_What you have to do_
Among the records that follow, count the lines with the string "panel"; report only that count.

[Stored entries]
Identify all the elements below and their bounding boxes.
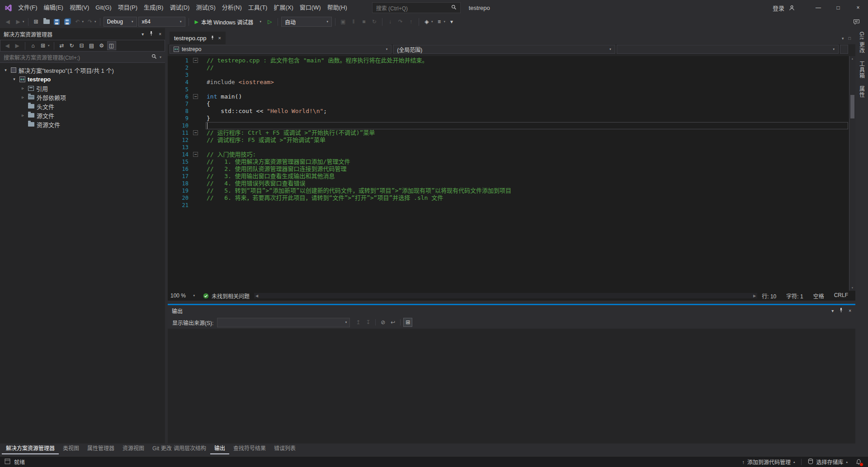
properties-icon[interactable]: ⚙ [97, 41, 106, 50]
menu-item[interactable]: 文件(F) [15, 0, 41, 15]
document-tab[interactable]: testrepo.cpp × [170, 32, 226, 44]
sync-active-document-icon[interactable]: ⇄ [57, 41, 66, 50]
open-file-icon[interactable] [42, 17, 52, 27]
restart-icon[interactable]: ↻ [369, 17, 379, 27]
quick-search-box[interactable]: 搜索 (Ctrl+Q) [372, 2, 461, 13]
dock-tab[interactable]: 属性 [858, 86, 866, 98]
menu-item[interactable]: 窗口(W) [297, 0, 324, 15]
se-forward-icon[interactable]: ▶ [13, 41, 22, 50]
code-editor[interactable]: 1−// testrepo.cpp : 此文件包含 "main" 函数。程序执行… [168, 56, 855, 291]
chevron-down-icon[interactable]: ▾ [82, 20, 84, 24]
pin-icon[interactable] [210, 35, 215, 42]
panel-tab[interactable]: 属性管理器 [83, 443, 118, 454]
feedback-icon[interactable] [853, 19, 860, 25]
code-line[interactable]: 21 [168, 202, 855, 209]
close-icon[interactable]: × [159, 32, 161, 37]
undo-icon[interactable]: ↶ [73, 17, 83, 27]
menu-item[interactable]: 分析(N) [219, 0, 245, 15]
pin-icon[interactable] [149, 31, 154, 37]
tree-item-project[interactable]: ▾++testrepo [0, 75, 165, 84]
output-content[interactable] [168, 329, 855, 443]
sign-in-button[interactable]: 登录 [773, 4, 784, 12]
code-line[interactable]: 14−// 入门使用技巧: [168, 151, 855, 158]
fold-marker-icon[interactable]: − [191, 129, 200, 137]
chevron-down-icon[interactable]: ▾ [48, 44, 50, 47]
collapse-all-icon[interactable]: ⊟ [77, 41, 86, 50]
nav-back-icon[interactable]: ◀ [3, 17, 13, 27]
status-spaces[interactable]: 空格 [813, 292, 824, 300]
save-icon[interactable] [52, 17, 62, 27]
bookmark-icon[interactable]: ◈ [422, 17, 432, 27]
window-position-icon[interactable]: ▾ [142, 32, 144, 37]
solution-platforms-combo[interactable]: x64▾ [138, 17, 185, 27]
menu-item[interactable]: 扩展(X) [270, 0, 296, 15]
code-line[interactable]: 20// 6. 将来，若要再次打开此项目，请转到“文件”>“打开”>“项目”并选… [168, 194, 855, 202]
tree-item-references[interactable]: ▹引用 [0, 84, 165, 93]
dock-tab[interactable]: 工具箱 [858, 61, 866, 79]
start-debugging-button[interactable]: ▶本地 Windows 调试器▾ [192, 16, 264, 27]
code-line[interactable]: 3 [168, 71, 855, 79]
minimize-button[interactable]: — [808, 0, 828, 15]
tree-item-solution[interactable]: ▾解决方案"testrepo"(1 个项目/共 1 个) [0, 66, 165, 75]
toggle-autoscroll-icon[interactable]: ⊞ [403, 318, 412, 327]
member-scope-dropdown[interactable]: ▾ [617, 45, 839, 54]
goto-next-message-icon[interactable]: ↧ [363, 318, 373, 327]
preview-selected-icon[interactable]: ◫ [107, 41, 116, 50]
tree-expanded-arrow-icon[interactable]: ▾ [11, 77, 17, 81]
code-line[interactable]: 10 [168, 122, 855, 129]
home-icon[interactable]: ⌂ [28, 41, 38, 50]
tree-item-source-files[interactable]: ▹源文件 [0, 111, 165, 120]
code-line[interactable]: 13 [168, 144, 855, 151]
menu-item[interactable]: 测试(S) [193, 0, 218, 15]
menu-item[interactable]: 调试(D) [166, 0, 193, 15]
tree-collapsed-arrow-icon[interactable]: ▹ [20, 95, 26, 99]
window-position-icon[interactable]: ▾ [831, 308, 834, 313]
nav-forward-icon[interactable]: ▶ [13, 17, 23, 27]
debug-target-combo[interactable]: 自动▾ [281, 17, 332, 27]
navbar-options-button[interactable] [840, 45, 848, 54]
close-button[interactable]: × [848, 0, 868, 15]
chevron-down-icon[interactable]: ▾ [160, 55, 161, 59]
tree-item-external-dependencies[interactable]: ▹外部依赖项 [0, 93, 165, 102]
menu-item[interactable]: 工具(T) [245, 0, 271, 15]
save-all-icon[interactable] [62, 17, 72, 27]
code-line[interactable]: 15// 1. 使用解决方案资源管理器窗口添加/管理文件 [168, 158, 855, 165]
pin-icon[interactable] [839, 307, 844, 314]
code-line[interactable]: 18// 4. 使用错误列表窗口查看错误 [168, 180, 855, 187]
break-all-icon[interactable]: ‖ [349, 17, 359, 27]
menu-item[interactable]: 视图(V) [66, 0, 92, 15]
code-line[interactable]: 2// [168, 64, 855, 71]
code-line[interactable]: 19// 5. 转到“项目”>“添加新项”以创建新的代码文件，或转到“项目”>“… [168, 187, 855, 194]
chevron-down-icon[interactable]: ▾ [94, 20, 96, 24]
maximize-button[interactable]: □ [828, 0, 848, 15]
panel-tab[interactable]: 输出 [210, 443, 229, 454]
clear-all-icon[interactable]: ⊘ [378, 318, 387, 327]
tree-expanded-arrow-icon[interactable]: ▾ [3, 68, 9, 72]
tree-collapsed-arrow-icon[interactable]: ▹ [20, 113, 26, 118]
code-line[interactable]: 7{ [168, 100, 855, 108]
dock-tab[interactable]: Git 更改 [858, 32, 866, 54]
close-icon[interactable]: × [218, 35, 221, 41]
code-line[interactable]: 9} [168, 115, 855, 122]
output-source-dropdown[interactable]: ▾ [217, 318, 350, 327]
step-over-icon[interactable]: ↷ [396, 17, 406, 27]
scroll-right-icon[interactable]: ▶ [753, 294, 756, 298]
menu-item[interactable]: 编辑(E) [41, 0, 66, 15]
redo-icon[interactable]: ↷ [85, 17, 95, 27]
se-back-icon[interactable]: ◀ [3, 41, 12, 50]
scrollbar-thumb[interactable] [850, 95, 854, 118]
fold-marker-icon[interactable]: − [191, 93, 200, 100]
menu-item[interactable]: 项目(P) [115, 0, 141, 15]
editor-vertical-scrollbar[interactable] [849, 56, 855, 291]
panel-tab[interactable]: 解决方案资源管理器 [2, 443, 59, 454]
chevron-down-icon[interactable]: ▾ [23, 20, 24, 24]
user-profile-icon[interactable] [789, 5, 795, 11]
apply-code-changes-icon[interactable]: ▣ [338, 17, 348, 27]
add-to-source-control-button[interactable]: ↑ 添加到源代码管理 ▴ [742, 458, 795, 466]
panel-tab[interactable]: 错误列表 [270, 443, 300, 454]
code-line[interactable]: 16// 2. 使用团队资源管理器窗口连接到源代码管理 [168, 165, 855, 173]
code-line[interactable]: 1−// testrepo.cpp : 此文件包含 "main" 函数。程序执行… [168, 57, 855, 64]
refresh-icon[interactable]: ↻ [67, 41, 76, 50]
code-line[interactable]: 17// 3. 使用输出窗口查看生成输出和其他消息 [168, 173, 855, 180]
tree-collapsed-arrow-icon[interactable]: ▹ [20, 86, 26, 90]
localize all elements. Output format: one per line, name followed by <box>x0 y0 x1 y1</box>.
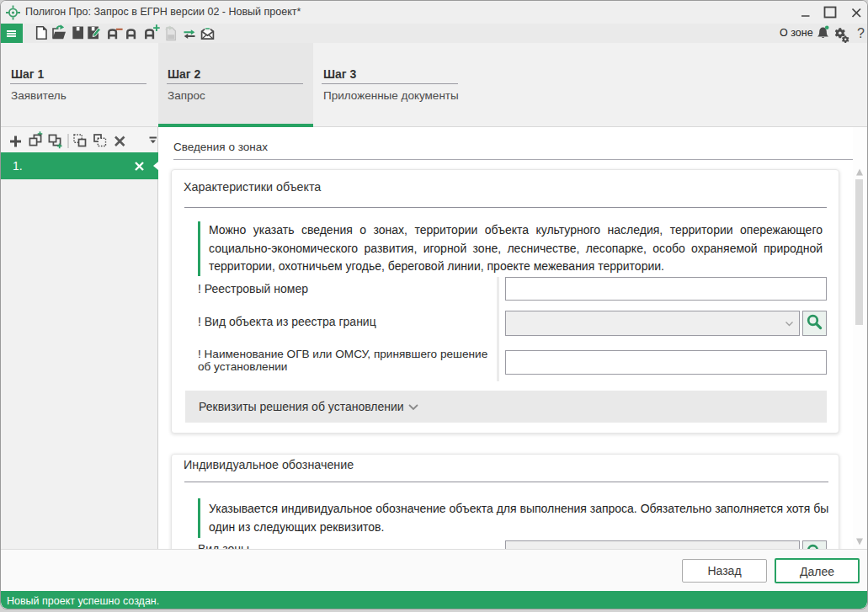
svg-text:?: ? <box>857 26 865 40</box>
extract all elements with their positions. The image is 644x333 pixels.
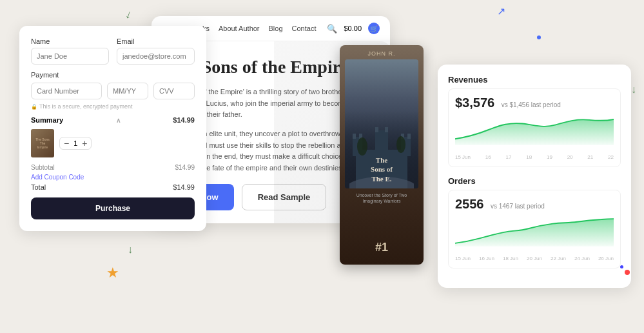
qty-plus-button[interactable]: + [82, 139, 87, 148]
qty-number: 1 [72, 139, 79, 147]
subtotal-label: Subtotal [31, 164, 55, 171]
revenues-title: Revenues [448, 75, 621, 85]
summary-price: $14.99 [173, 116, 195, 124]
svg-rect-4 [353, 134, 356, 139]
revenue-chart-labels: 15 Jun 16 17 18 19 20 21 22 [455, 154, 614, 160]
cart-icon[interactable]: 🛒 [368, 23, 380, 34]
qty-minus-button[interactable]: − [64, 139, 69, 148]
orders-title: Orders [448, 176, 621, 186]
ord-label-2: 16 Jun [479, 256, 494, 261]
revenue-value: $3,576 [455, 96, 494, 110]
revenues-section: Revenues $3,576 vs $1,456 last period 15… [448, 75, 621, 167]
arrow-deco-top: ↓ [124, 7, 134, 22]
svg-point-11 [396, 136, 405, 153]
cart-area: 🔍 $0.00 🛒 [327, 23, 380, 34]
search-icon[interactable]: 🔍 [327, 24, 337, 34]
name-field-group: Name [31, 37, 109, 65]
email-label: Email [117, 37, 195, 45]
book-cover-rank: #1 [375, 241, 388, 259]
nav-blog[interactable]: Blog [269, 25, 283, 32]
card-number-input[interactable] [31, 83, 102, 99]
purchase-button[interactable]: Purchase [31, 197, 195, 219]
ord-label-4: 20 Jun [527, 256, 542, 261]
orders-section: Orders 2556 vs 1467 last period 15 Jun [448, 176, 621, 268]
cart-price: $0.00 [344, 25, 362, 32]
total-label: Total [31, 183, 46, 191]
secure-note: This is a secure, encrypted payment [31, 103, 195, 110]
rev-label-8: 22 [608, 154, 614, 160]
name-input[interactable] [31, 48, 109, 65]
orders-chart-labels: 15 Jun 16 Jun 18 Jun 20 Jun 22 Jun 24 Ju… [455, 256, 614, 261]
rev-label-5: 19 [547, 154, 552, 160]
coupon-label[interactable]: Add Coupon Code [31, 174, 84, 181]
svg-point-10 [357, 137, 367, 156]
book-cover-card: JOHN R. TheSons ofThe E. Uncover the Sto… [340, 45, 424, 265]
name-label: Name [31, 37, 109, 45]
payment-label: Payment [31, 71, 195, 79]
revenue-chart-svg [455, 110, 614, 149]
book-cover-image: TheSons ofThe E. [345, 59, 418, 188]
email-field-group: Email [117, 37, 195, 65]
ord-label-5: 22 Jun [551, 256, 566, 261]
svg-rect-7 [407, 134, 411, 139]
rev-label-3: 17 [506, 154, 512, 160]
nav-contact[interactable]: Contact [292, 25, 317, 32]
expiry-input[interactable] [107, 83, 148, 99]
svg-rect-8 [375, 127, 378, 132]
orders-chart-container: 2556 vs 1467 last period 15 Jun 16 Jun 1… [448, 190, 621, 268]
summary-label: Summary [31, 116, 63, 124]
rev-label-1: 15 Jun [455, 154, 471, 160]
blue-dot-deco2 [537, 35, 541, 39]
nav-about-author[interactable]: About Author [219, 25, 260, 32]
book-cover-subtitle: Uncover the Story of Two Imaginary Warri… [345, 192, 418, 204]
orders-compare: vs 1467 last period [491, 203, 545, 210]
rev-label-6: 20 [567, 154, 573, 160]
arrow-deco-right-top: ↗ [497, 5, 505, 17]
arrow-deco-right: ↓ [631, 84, 636, 96]
quantity-control: − 1 + [59, 137, 92, 150]
revenue-compare: vs $1,456 last period [502, 101, 561, 108]
book-thumbnail: The SonsTheEmpire [31, 129, 54, 157]
total-value: $14.99 [173, 183, 195, 191]
rev-label-4: 18 [526, 154, 532, 160]
book-cover-author: JOHN R. [368, 50, 396, 57]
analytics-card: Revenues $3,576 vs $1,456 last period 15… [438, 65, 631, 288]
cvv-input[interactable] [153, 83, 195, 99]
email-input[interactable] [117, 48, 195, 65]
summary-chevron: ∧ [116, 117, 121, 124]
arrow-deco-left-bottom: ↓ [128, 244, 133, 256]
orders-value: 2556 [455, 197, 484, 211]
rev-label-2: 16 [485, 154, 491, 160]
rev-label-7: 21 [587, 154, 593, 160]
revenues-chart-container: $3,576 vs $1,456 last period 15 Jun 16 1… [448, 88, 621, 167]
orders-chart-svg [455, 212, 614, 250]
book-cover-title: TheSons ofThe E. [368, 156, 395, 183]
subtotal-value: $14.99 [175, 164, 195, 171]
ord-label-7: 26 Jun [598, 256, 614, 261]
checkout-card: Name Email Payment This is a secure, enc… [19, 26, 206, 231]
ord-label-6: 24 Jun [574, 256, 590, 261]
ord-label-3: 18 Jun [503, 256, 518, 261]
svg-rect-3 [375, 130, 388, 156]
summary-item: The SonsTheEmpire − 1 + [31, 129, 195, 157]
ord-label-1: 15 Jun [455, 256, 471, 261]
star-decoration: ★ [106, 265, 119, 281]
svg-rect-9 [385, 127, 388, 132]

_Answer to the exercise_
4